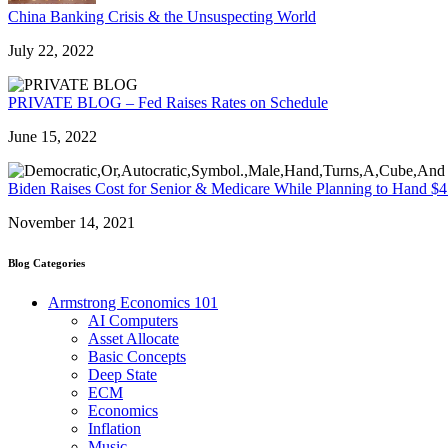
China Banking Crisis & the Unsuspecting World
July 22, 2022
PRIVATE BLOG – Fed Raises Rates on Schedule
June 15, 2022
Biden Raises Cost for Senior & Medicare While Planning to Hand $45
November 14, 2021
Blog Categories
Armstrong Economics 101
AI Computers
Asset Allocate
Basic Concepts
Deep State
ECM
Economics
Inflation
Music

##############################

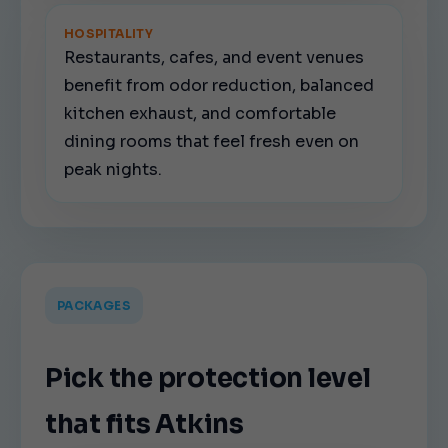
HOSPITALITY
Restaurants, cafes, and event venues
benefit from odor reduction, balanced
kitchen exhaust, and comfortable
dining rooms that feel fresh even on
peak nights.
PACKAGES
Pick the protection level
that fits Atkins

##############################

◆ What needs to be done
Your task is to restate, word for word, only those lines above that fall between the line holding "dining rooms that feel fresh even on" and the line holding "that fits Atkins", inclusive.

◆ Solved exercise
dining rooms that feel fresh even on
peak nights.
PACKAGES
Pick the protection level
that fits Atkins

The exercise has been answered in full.